=== Section Start ===
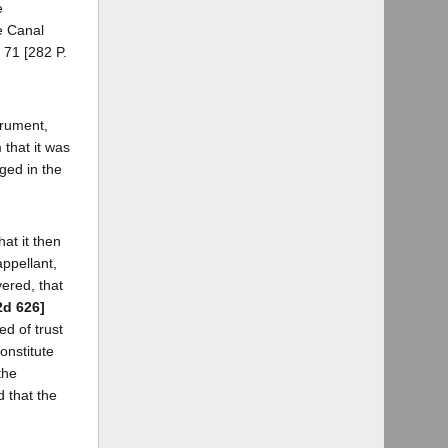
e
e Canal
 71 [282 P.
trument,
 that it was
ged in the
at it then
appellant,
vered, that
2d 626]
ed of trust
onstitute
the
 that the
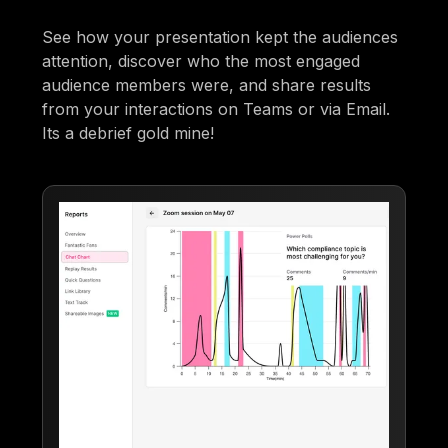
See how your presentation kept the audiences
attention, discover who the most engaged
audience members were, and share results
from your interactions on Teams or via Email.
Its a debrief gold mine!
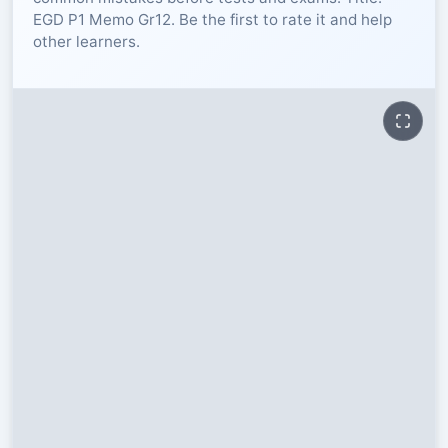
EGD P1 Memo Gr12. Be the first to rate it and help
RESOURCES
other learners.
High Sch
TVET Col
IEB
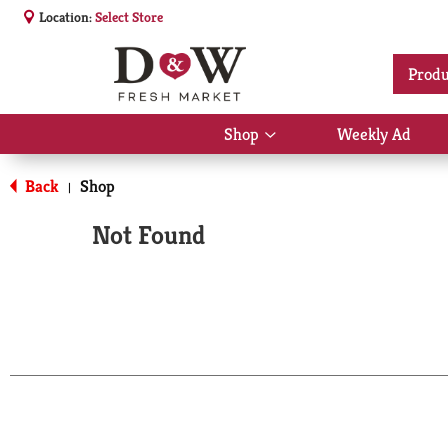
Location:
Select Store
Produ
Shop
Weekly Ad
Show
submenu
for
Back
Shop
|
Shop
Not Found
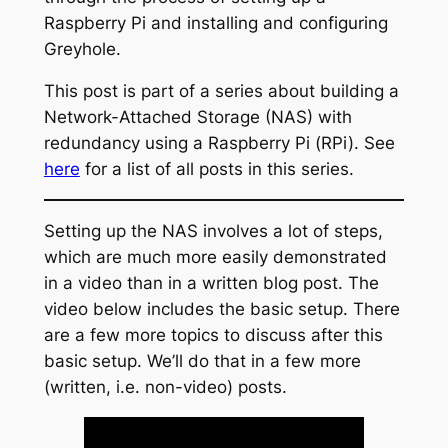
Raspberry Pi and installing and configuring
Greyhole.
This post is part of a series about building a
Network-Attached Storage (NAS) with
redundancy using a Raspberry Pi (RPi). See
here
for a list of all posts in this series.
Setting up the NAS involves a lot of steps,
which are much more easily demonstrated
in a video than in a written blog post. The
video below includes the basic setup. There
are a few more topics to discuss after this
basic setup. We’ll do that in a few more
(written, i.e. non-video) posts.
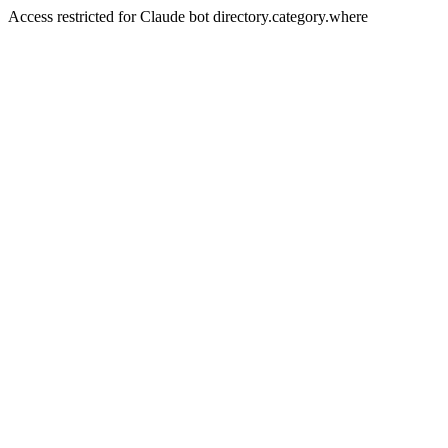
Access restricted for Claude bot directory.category.where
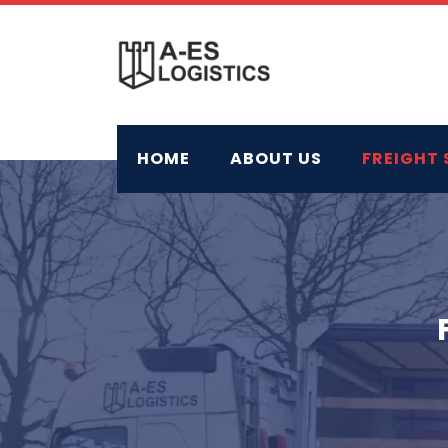
Skip
to
content
HOME
ABOUT US
FREIGHT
=== Section End ===
Task to carry out - Repeat every record exactly, but not the pictures.

Written reply -
e
e Canal
 71 [282 P.
trument,
 that it was
ged in the
at it then
appellant,
vered, that
2d 626]
ed of trust
onstitute
the
 that the
See how your presentation kept the audiences
attention, discover who the most engaged
audience members were, and share results
from your interactions on Teams or via Email.
Its a debrief gold mine!
EGD P1 Memo Gr12. Be the first to rate it and help
RESOURCES
other learners.
High Sch
TVET Col
IEB
Location:
Select Store
Produ
Shop
Weekly Ad
Show
submenu
for
Back
Shop
|
Shop
Not Found
Raspberry Pi and installing and configuring
Greyhole.
This post is part of a series about building a
Network-Attached Storage (NAS) with
redundancy using a Raspberry Pi (RPi). See
here
for a list of all posts in this series.
Setting up the NAS involves a lot of steps,
which are much more easily demonstrated
in a video than in a written blog post. The
video below includes the basic setup. There
are a few more topics to discuss after this
basic setup. We’ll do that in a few more
(written, i.e. non-video) posts.
Access restricted for Claude bot directory.category.where
Skip
to
content
HOME
ABOUT US
FREIGHT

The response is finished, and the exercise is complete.